Single by Jay Chou

from the album Jay
- Language: Mandarin
- Released: November 7, 2000
- Genre: Pop; R&B;
- Length: 4:57
- Label: BMG
- Songwriter(s): Vivian Hsu
- Producer(s): Jay Chou

Jay Chou singles chronology
|  | "Adorable Lady" (2000) | "Tornado" (2000) |

Music video
- "Adorable Lady" on YouTube

= Adorable Lady =

"Adorable Lady" (可愛女人 (Kě'ài nǚrén)) is the debut single by Taiwanese recording artist Jay Chou. It is taken from his debut studio album Jay, which was released through BMG on November 7, 2000. It is a midtempo pop and R&B number with lyrics written by Vivian Hsu and composition and production handled by Chou himself. The song became a hit in Greater China after the album's release and instantaneously put Chou's singing career on the map.

The accompanying music video was directed Kuang Sheng and is solely focused on Chou and Hsu bonding with each other in a dimly lit room. The song was heavily promoted by television shows and radio, and Chou himself appeared on programs to promote the song and its parent album. In 2001, Chou was nominated for the Best Composer Award at the 12th Golden Melody Awards for this song.
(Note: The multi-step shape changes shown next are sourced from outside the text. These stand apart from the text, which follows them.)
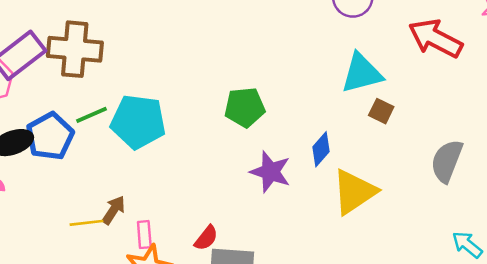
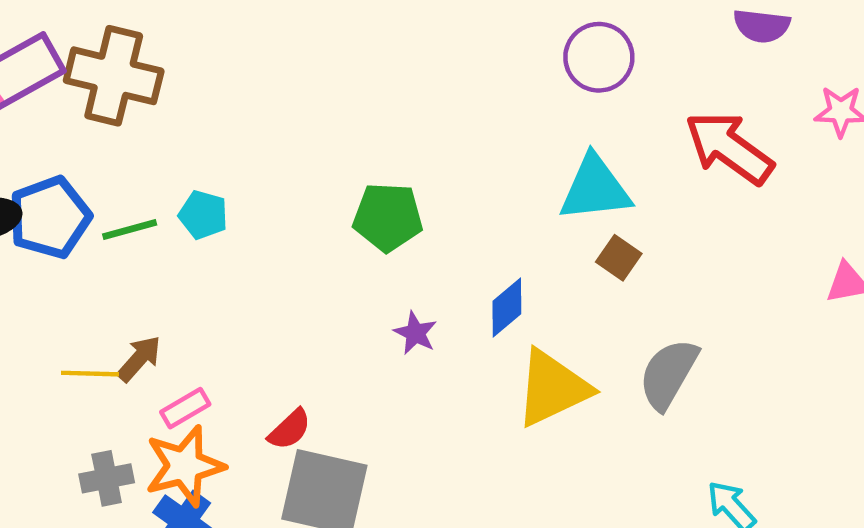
green line: (92, 115) -> (130, 229), moved
cyan pentagon: (138, 122) -> (203, 215), size x0.5
gray semicircle: (447, 161) -> (668, 374), moved
purple star: (270, 172) -> (415, 333), size x0.6
pink rectangle: (144, 235) -> (185, 408), turned 56

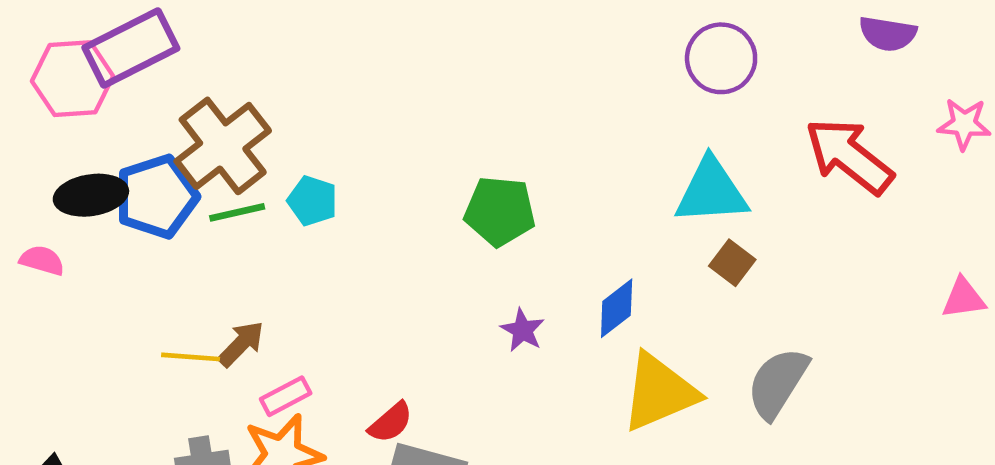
brown cross: (114, 76) -> (223, 146), moved, turned 36

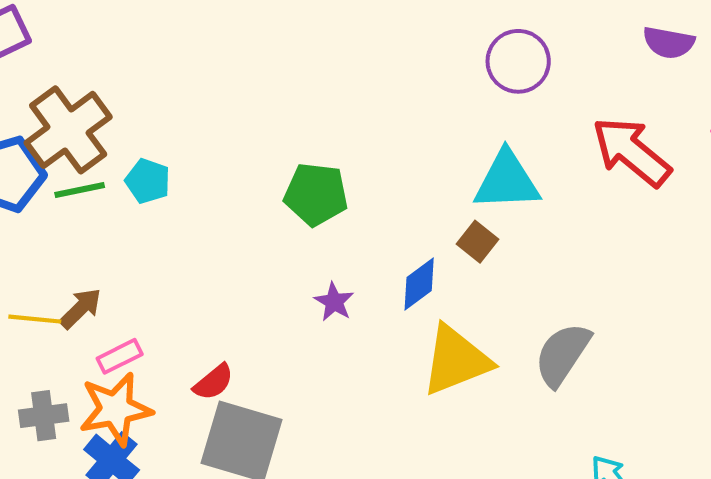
brown square: (732, 263) -> (478, 242), moved

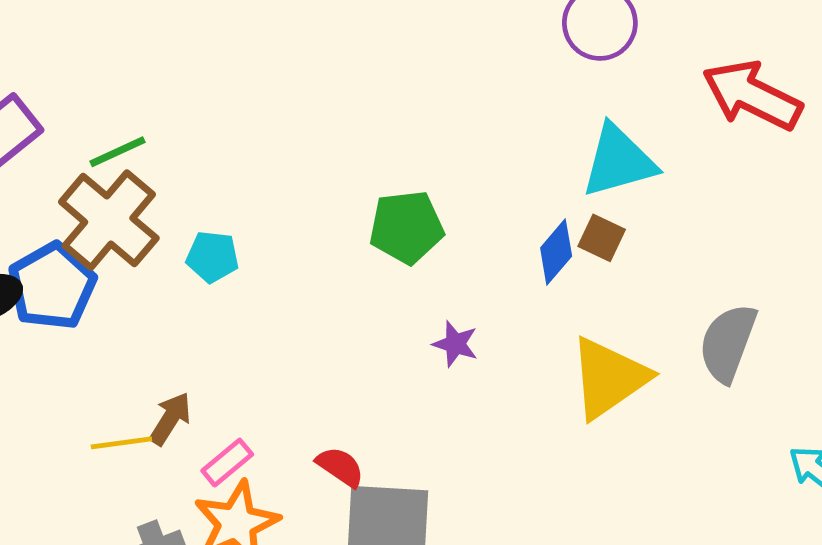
green line: (80, 190) -> (117, 152), moved
blue diamond: (419, 284) -> (556, 252), moved
red semicircle: (213, 382) -> (340, 467), turned -93

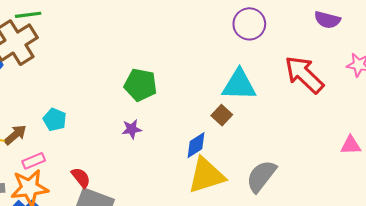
blue diamond: (556, 252) -> (196, 145), moved
cyan pentagon: (212, 257) -> (55, 120), moved
purple star: (455, 344) -> (132, 129), moved, turned 30

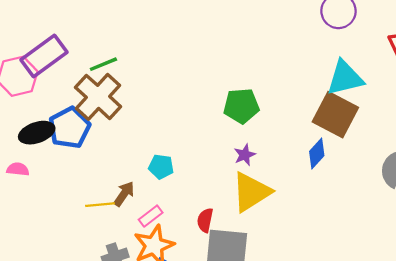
brown square: (222, 115) -> (335, 115), size x2.0
yellow triangle: (206, 175) -> (251, 192), moved
red semicircle: (81, 178) -> (205, 220), turned -115

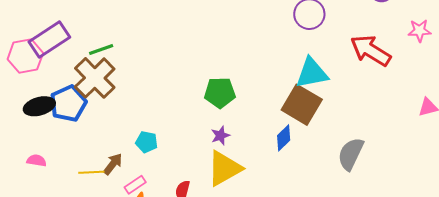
pink semicircle: (18, 169) -> (37, 161), moved

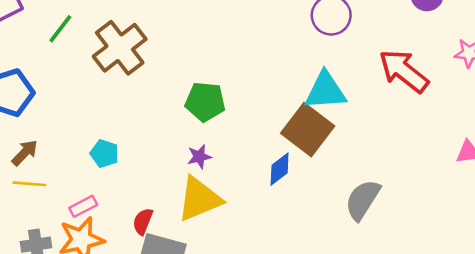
green line: (101, 49) -> (60, 29), turned -40
brown cross: (95, 78) -> (120, 48), moved
brown arrow: (113, 164) -> (25, 153), moved

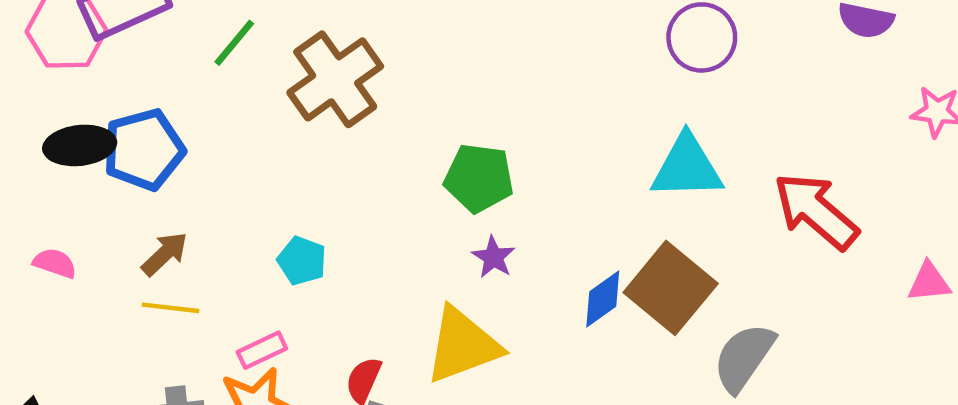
red arrow: (404, 71) -> (816, 211), moved
brown square: (308, 130) -> (671, 288), moved
purple star: (199, 157) -> (493, 257), moved, turned -30

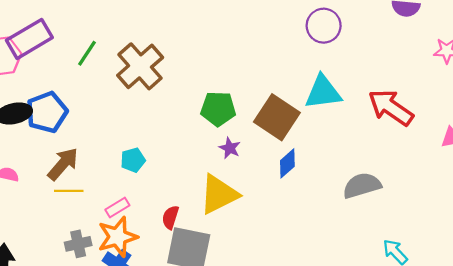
brown arrow: (165, 254) -> (63, 164), size x1.4
cyan pentagon: (302, 261) -> (133, 160), turned -30
brown square: (671, 288) -> (277, 117), moved
gray semicircle: (744, 357) -> (362, 186), turned 45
==Background and composition==

In his early years, Jay Chou was still working in the Alfa Music Studio founded by Jacky Wu. Wu invited JR Yang to help him manage the company. When Yang met Chou, he asked him to bring him a demo tape of a song he had written and listen to it. Chou rummaged through a drawer and took out a cassette of “Adorable Lady.” When Yang listened to it, he was captivated by Chou's singing voice and praised him. "Adorable Lady" was the title track of Chou's first full-length album, and he did all the composing, harmonizing and programming by himself. "Adorable Lady“ was originally written to be sung by Wu, who had already written a version of the lyrics called ”Spring, Summer, Autumn and Winter“, but he felt that he couldn't sing it and returned it. It was only after that that the lyrics were filled out as ”Adorable Lady" by Vivian Hsu, and sung by Chou himself.

Musically, "Adorable Lady" is a midtempo pop and R&B ballad. The whole song exhibits a brand new R&B flavor, with simple lyrics but exudes infinite imagination, getting rid of the general ballad style in the market. Lyrically, it depicts a lovesick man fawning over and fantasizing about his lover. "Adorable Lady" is a typical Chou-style R&B song, which is clearly a commercial style, but at that time, such a light and rhythmic style was a new product in the Chinese music scene.

==Music video==

A screenshot from the song's music video.

The accompanying music video was directed by eminent director Kuang Sheng. The director of the production skillfully arranged for the two of them to have a storyline that would leave room for the audience's imagination.

Vivian Hsu wrote the lyrics for this song and made a guest appearance in the video, thus becoming the heroine of Chou's first hit song music video. Hsu had never filmed a music video for any other artist before, and had been a good friend of Chou's for many years, with the two having collaborated on music several times before. In the course of production, she agreed to play the female lead in "Adorable Lady."This was a very important support for Chou, who was a newcomer at the time. Hsu's move not only greatly increased Jay Chou's popularity, but also increased the attention of Jay Chou's news.

==Live performances==
Chou performed the song live at the 12th Golden Melody Awards on May 5, 2001.